Translational and clinical comparison of whole genome and transcriptome to panel sequencing in precision oncology
Precision oncology offers new cancer treatment options, yet sequencing methods vary in type and scope. In this study, we compared whole-exome/whole-genome (WES/WGS) and transcriptome sequencing (TS) with broad panel sequencing by resequencing the same tumor DNA and RNA as well as normal tissue DNA for germline assessment, from 20 patients with rare or advanced tumors, who were originally sequenced by WES/WGS ± TS within the DKFZ/NCT/DKTK MASTER program from 2015 to 2020. Molecular analyses resulted in a median number of 2.5 (gene panel) to 3.5 (WES/WGS ± TS) treatment recommendations per patient.
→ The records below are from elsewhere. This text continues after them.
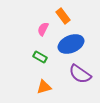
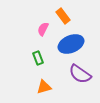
green rectangle: moved 2 px left, 1 px down; rotated 40 degrees clockwise
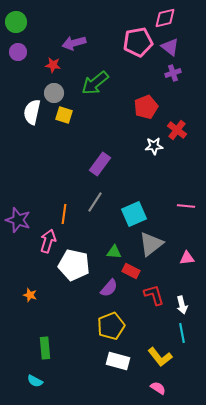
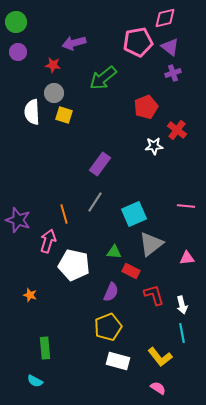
green arrow: moved 8 px right, 5 px up
white semicircle: rotated 15 degrees counterclockwise
orange line: rotated 24 degrees counterclockwise
purple semicircle: moved 2 px right, 4 px down; rotated 18 degrees counterclockwise
yellow pentagon: moved 3 px left, 1 px down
Our results showed that approximately half of the therapy recommendations (TRs) of both sequencing programs were identical, while approximately one-third of the TRs in WES/WGS ± TS relied on biomarkers not covered by the panel. Eight of 10 molecularly informed therapy implementations were supported by the panel, the remaining two were based on biomarkers absent from the panel, highlighting the potential additional clinical benefit of WGS and TS.